● TASK INSTRUCTIONS: Every line below that contains "Shorts" is to be copied.

::::::::::

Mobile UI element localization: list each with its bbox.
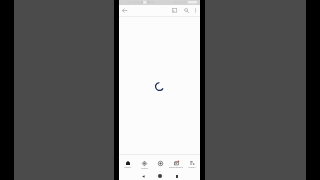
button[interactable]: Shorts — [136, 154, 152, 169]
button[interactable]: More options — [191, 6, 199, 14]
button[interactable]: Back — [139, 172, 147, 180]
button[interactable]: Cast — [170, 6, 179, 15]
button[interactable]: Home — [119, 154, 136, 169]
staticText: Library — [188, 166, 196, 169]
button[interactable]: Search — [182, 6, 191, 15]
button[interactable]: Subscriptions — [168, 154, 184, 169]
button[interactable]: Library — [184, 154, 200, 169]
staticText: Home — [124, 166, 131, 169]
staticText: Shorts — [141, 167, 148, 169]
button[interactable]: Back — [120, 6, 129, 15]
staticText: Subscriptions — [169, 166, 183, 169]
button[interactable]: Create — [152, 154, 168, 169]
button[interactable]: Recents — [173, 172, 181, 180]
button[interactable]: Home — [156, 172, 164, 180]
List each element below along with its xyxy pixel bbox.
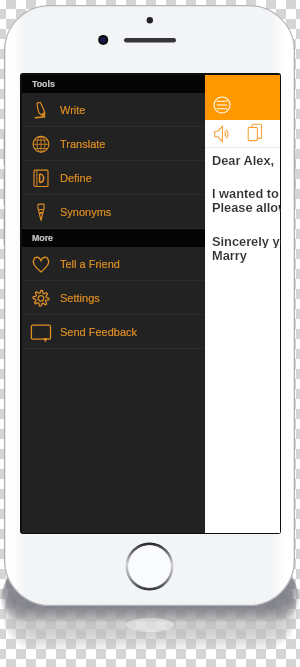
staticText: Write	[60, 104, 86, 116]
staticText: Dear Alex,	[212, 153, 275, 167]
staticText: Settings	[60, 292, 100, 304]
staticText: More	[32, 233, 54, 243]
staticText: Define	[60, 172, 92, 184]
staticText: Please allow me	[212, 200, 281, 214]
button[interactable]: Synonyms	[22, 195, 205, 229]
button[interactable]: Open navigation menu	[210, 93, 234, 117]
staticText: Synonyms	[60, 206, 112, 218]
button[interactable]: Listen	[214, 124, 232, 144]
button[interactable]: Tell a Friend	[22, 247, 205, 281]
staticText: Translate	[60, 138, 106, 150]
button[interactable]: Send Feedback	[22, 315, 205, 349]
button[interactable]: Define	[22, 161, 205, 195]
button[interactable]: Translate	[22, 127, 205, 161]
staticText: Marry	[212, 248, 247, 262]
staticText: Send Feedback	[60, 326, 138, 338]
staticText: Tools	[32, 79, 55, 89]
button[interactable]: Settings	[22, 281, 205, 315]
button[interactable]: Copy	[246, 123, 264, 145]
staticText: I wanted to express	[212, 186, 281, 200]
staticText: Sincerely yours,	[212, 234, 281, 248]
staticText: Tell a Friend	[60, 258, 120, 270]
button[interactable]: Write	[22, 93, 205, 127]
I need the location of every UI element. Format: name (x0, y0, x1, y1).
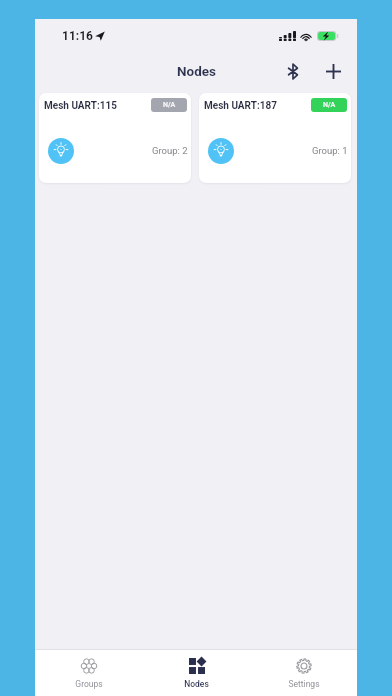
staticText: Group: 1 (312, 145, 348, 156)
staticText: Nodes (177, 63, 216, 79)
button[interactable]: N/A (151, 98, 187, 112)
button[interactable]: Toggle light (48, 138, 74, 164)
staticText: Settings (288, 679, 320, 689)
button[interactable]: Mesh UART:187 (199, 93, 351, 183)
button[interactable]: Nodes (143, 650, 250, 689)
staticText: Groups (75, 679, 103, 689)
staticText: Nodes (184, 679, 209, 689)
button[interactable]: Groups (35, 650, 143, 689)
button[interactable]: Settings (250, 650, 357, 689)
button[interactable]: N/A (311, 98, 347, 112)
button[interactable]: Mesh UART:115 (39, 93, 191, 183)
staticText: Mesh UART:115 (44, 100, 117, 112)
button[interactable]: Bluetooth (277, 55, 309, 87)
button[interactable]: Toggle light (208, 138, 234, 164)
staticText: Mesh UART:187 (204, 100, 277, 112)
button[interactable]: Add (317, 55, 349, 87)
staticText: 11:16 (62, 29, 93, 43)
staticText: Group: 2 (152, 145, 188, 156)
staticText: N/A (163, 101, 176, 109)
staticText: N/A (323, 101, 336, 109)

::::::::::

● WRITTEN RESPONSE:
button[interactable]: Shorts — [136, 154, 152, 169]
staticText: Shorts — [141, 167, 148, 169]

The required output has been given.